Exercise> Every entry, start to finish, should be printed verbatim without pictures.
START Records to process
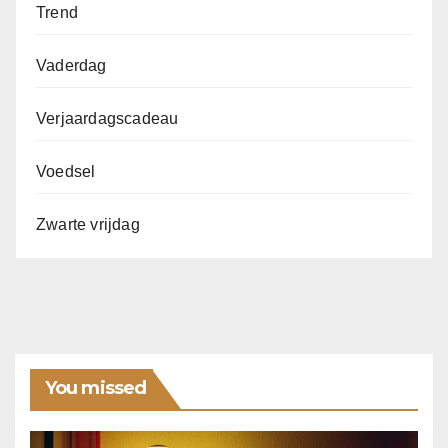
Trend
Vaderdag
Verjaardagscadeau
Voedsel
Zwarte vrijdag
You missed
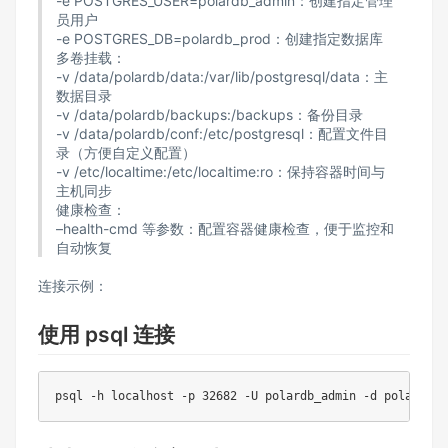
-e POSTGRES_USER=polardb_admin：创建指定管理
员用户
-e POSTGRES_DB=polardb_prod：创建指定数据库
多卷挂载：
-v /data/polardb/data:/var/lib/postgresql/data：主
数据目录
-v /data/polardb/backups:/backups：备份目录
-v /data/polardb/conf:/etc/postgresql：配置文件目
录（方便自定义配置）
-v /etc/localtime:/etc/localtime:ro：保持容器时间与
主机同步
健康检查：
–health-cmd 等参数：配置容器健康检查，便于监控和
自动恢复
连接示例：
使用 psql 连接
psql 
-h
 localhost 
-p
32682
-U
 polardb_admin 
-d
END Records to process
Your solution>
Trend
Vaderdag
Verjaardagscadeau
Voedsel
Zwarte vrijdag
You missed
-e POSTGRES_USER=polardb_admin：创建指定管理
员用户
-e POSTGRES_DB=polardb_prod：创建指定数据库
多卷挂载：
-v /data/polardb/data:/var/lib/postgresql/data：主
数据目录
-v /data/polardb/backups:/backups：备份目录
-v /data/polardb/conf:/etc/postgresql：配置文件目
录（方便自定义配置）
-v /etc/localtime:/etc/localtime:ro：保持容器时间与
主机同步
健康检查：
–health-cmd 等参数：配置容器健康检查，便于监控和
自动恢复
连接示例：
使用 psql 连接
psql 
-h
 localhost 
-p
32682
-U
 polardb_admin 
-d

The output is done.